To these people of the plains the Black Hills was the equivalent of the Mormons’ Temple or the Vatican of the Catholics, and much more than the revival tents of other religious denominations. To the Sioux, Cheyenne, and other natives of the plains the Black Hills was the center of their universe.

Miners For in the Black Hills

It was here, at a gathering in the fall of 1841, that a Brule woman who was the wife of an Oglala holy man gave birth to a son. This boy was like no other child of the Sioux. He possessed a lighter hue of skin and hair, hair that was strangely wavy. Because of his hair he was named Curly.
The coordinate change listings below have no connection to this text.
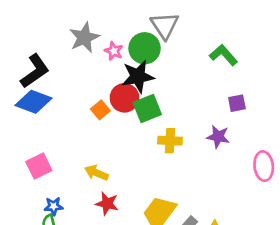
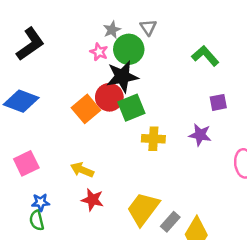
gray triangle: (165, 26) -> (148, 27), size x0.6
gray star: (84, 38) -> (112, 30), moved, size x0.6
black L-shape: (35, 71) -> (30, 44), moved
orange square: (100, 110) -> (86, 109), size x1.5

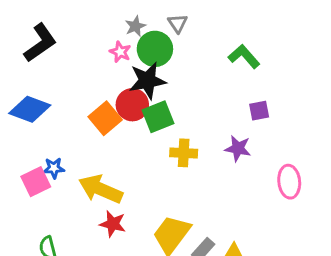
yellow arrow: (82, 170) -> (101, 189), size x1.6
blue star: (41, 202) -> (54, 168), moved

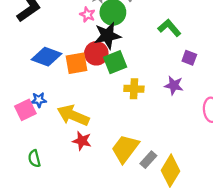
green L-shape: (244, 56) -> (169, 28), moved
blue diamond: (30, 109) -> (46, 57), moved
purple square: (259, 111) -> (189, 58), turned 32
orange square: (105, 118) -> (76, 63), turned 30

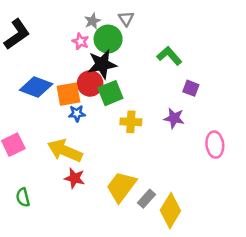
blue star: (39, 100) -> (77, 113), moved

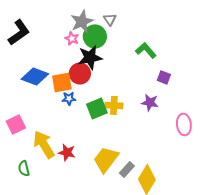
gray star: (92, 21) -> (82, 21), size x1.6
green square: (110, 93) -> (97, 108), moved
yellow arrow: (65, 151) -> (44, 144), moved, turned 36

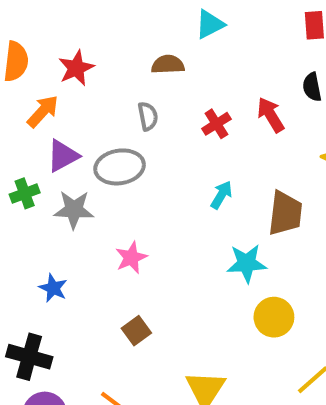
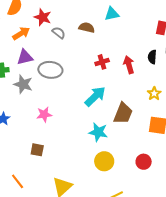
red star: (76, 68) -> (43, 17), turned 30
gray semicircle: (148, 116) -> (59, 33), moved, turned -56
cyan arrow: (221, 195) -> (95, 96), size x1.6
brown square: (136, 331) -> (37, 150), turned 32

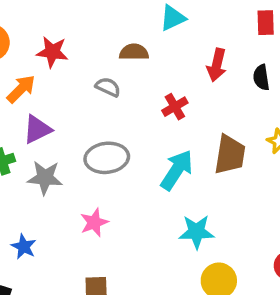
gray semicircle: (59, 33) -> (108, 87), moved
red arrow: (129, 65) -> (217, 65), moved, turned -138
gray ellipse: (50, 70) -> (107, 158), moved
brown trapezoid: (123, 113) -> (230, 155), moved

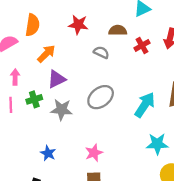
red star: (52, 52) -> (78, 25), moved
red cross: (175, 107) -> (142, 45), moved
gray ellipse: (107, 158) -> (101, 97), turned -30
pink star: (94, 222) -> (94, 153), moved

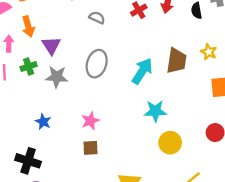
orange arrow: (46, 54) -> (28, 26), moved, turned 120
purple triangle: (57, 79) -> (51, 45), turned -36
gray ellipse: (101, 97) -> (97, 64), turned -35

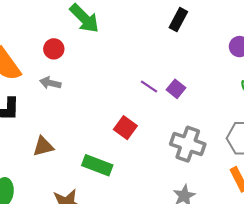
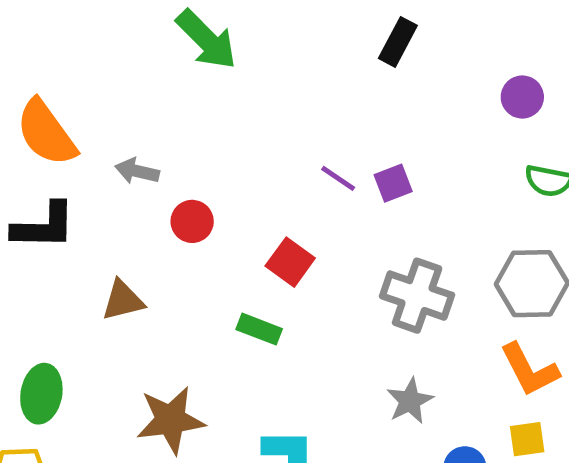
red circle: (54, 49) -> (192, 221), moved
purple square: (176, 89) -> (393, 183), turned 30
green rectangle: (97, 165) -> (259, 329), moved, size x0.7

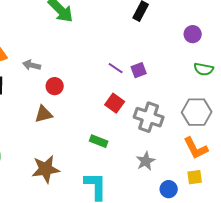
red square: (290, 262) -> (115, 103), moved
brown triangle: (123, 300) -> (44, 114), moved
green rectangle: (259, 329) -> (99, 141), moved

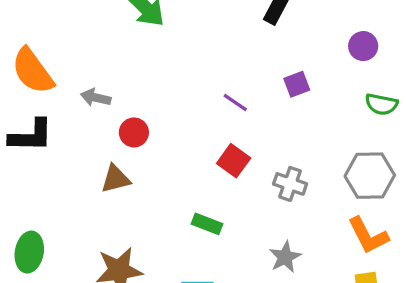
purple square: (139, 70) -> (297, 84), moved
gray cross: (149, 117) -> (290, 184), size x0.7

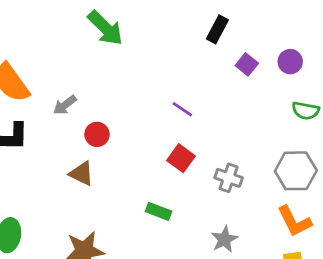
purple square: (297, 84) -> (247, 64), moved, turned -30
gray arrow: (96, 98) -> (65, 105), turned -50
brown triangle: (116, 179) -> (82, 174), turned 40

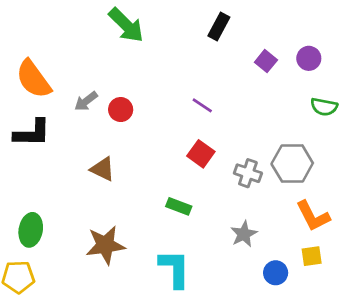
black rectangle: (217, 29) -> (219, 27), moved
red circle: (97, 134) -> (121, 110), moved
gray hexagon: (296, 171) -> (292, 163), moved

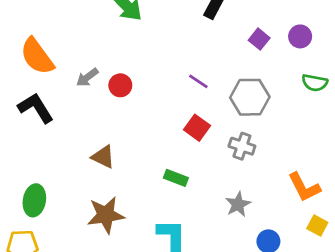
black L-shape: (32, 133) -> (36, 108), turned -123
gray hexagon: (292, 163) -> (250, 97), moved
brown triangle: (103, 169) -> (103, 157), moved
yellow square: (312, 256) -> (317, 225), moved, turned 36

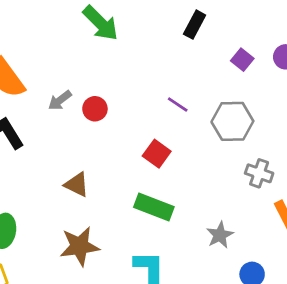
red square: (197, 128) -> (157, 154), moved
gray cross: (242, 146) -> (259, 173), moved
green rectangle: (176, 178) -> (154, 207), size x1.5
Years later, after the boy performed a brave deed, his father, changing his own name, gave his long honored name to his son. From that time on this boy, who grew to be a quiet but strong leader of his people, this boy who was born beside the sacred Black Hills, was know as Crazy Horse.

In 1868, with the signing of a treaty, the Great Sioux Reservation was created. Within this reservation stood the Black Hills. This treaty stipulated that “no white person or persons shall be permitted to settle upon or occupy any portion of the same; [the reservation] or without the consent of the Indians first had and obtained, to pass through the same.” The treaty further declared “and the same is, set apart for the absolute and undisturbed use and occupation of the Indians herein named.”

In other words, within the bounds of the reservation and including the Black Hills, no whites could set up a homestead or even pass through the reservation lands without first getting permission from the resident Indians. The treaty did, however, manage to slip in that government employees could be on the reservation.